American illustrator

Bruce Jensen (born 1962 in Indianapolis, Indiana) is a US illustrator who has created book covers for science fiction authors such as Kim Stanley Robinson, Neal Stephenson, Charles Sheffield, Joe Haldeman, Linda Nagata, Kelley Eskridge, and Philip K. Dick. His covers were described by Nagata as "deftly illustrat[ing] the mood, the feeling of the book". He also drew the unfinished Neuromancer graphic novel in 1989. He won the 1995 Jack Gaughan Award for Best Emerging Artist.

== Career overview ==

Bruce Jensen began drawing at an early age, drawing the typical childhood birds and dinosaurs. As he grew older he discovered science fiction. A book that heavily influenced his decision to become a science fiction cover artist was Jack Gaughn's cover to The Skylark of Valeron by E. E. Smith. When Bruce was in high school he realized his dream to become an artist. He then went on to the Columbus College of Art and Design, receiving BFA in 1984; it is here that he developed his more abstract usage of color.

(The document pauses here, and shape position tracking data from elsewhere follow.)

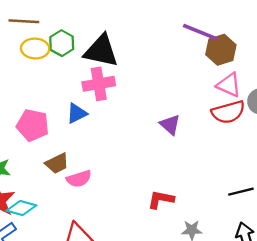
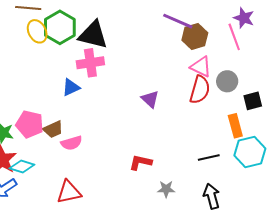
green hexagon: (62, 43) -> (60, 27), size x1.5
yellow ellipse: (35, 49) -> (37, 31), turned 60
red semicircle: (228, 112) -> (200, 90), turned -60
pink pentagon: (33, 125) -> (30, 124), moved

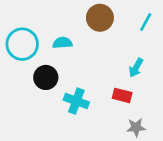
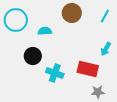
cyan circle: (22, 44) -> (16, 20), moved
cyan arrow: (136, 68) -> (106, 49), moved
red rectangle: (122, 95) -> (88, 69), size x1.5

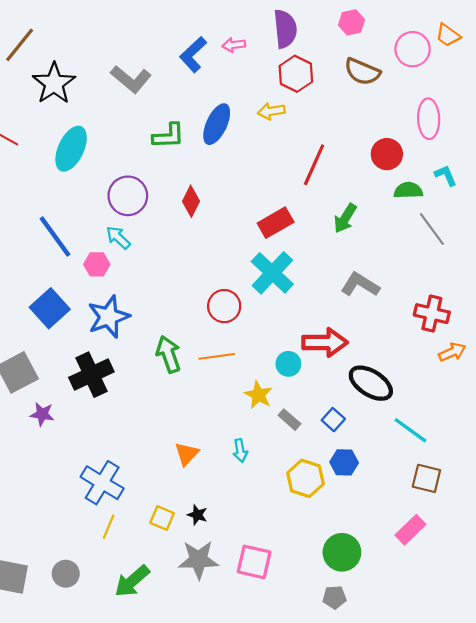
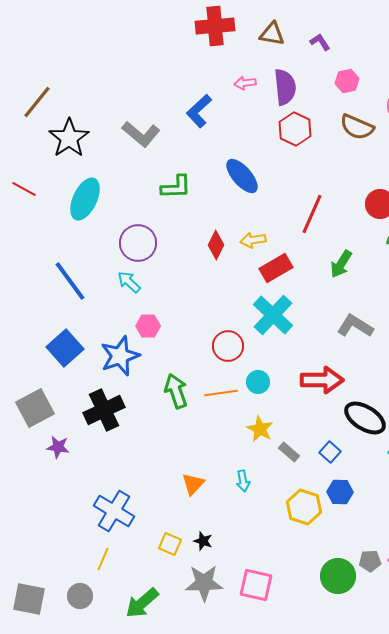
pink arrow: (234, 45) -> (245, 83), moved
yellow arrow: (271, 111) -> (253, 240), moved
blue ellipse: (217, 124) -> (242, 176), moved, turned -66
red diamond: (191, 201) -> (216, 245), moved
pink hexagon: (97, 264) -> (148, 326), moved
cyan circle: (288, 364) -> (258, 382), moved
yellow line: (109, 527) -> (103, 559), moved
gray pentagon: (334, 597) -> (370, 561), moved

In the summer of 1984 Jensen received his first cover assignment, which went well enough for him to receive others immediately after this. During the next six years after his first book cover he had produced twelve book covers; he also spent some time working in television. In 1990 Jensen was earning enough money from painting science fiction book covers that he considered it to be his full-time job.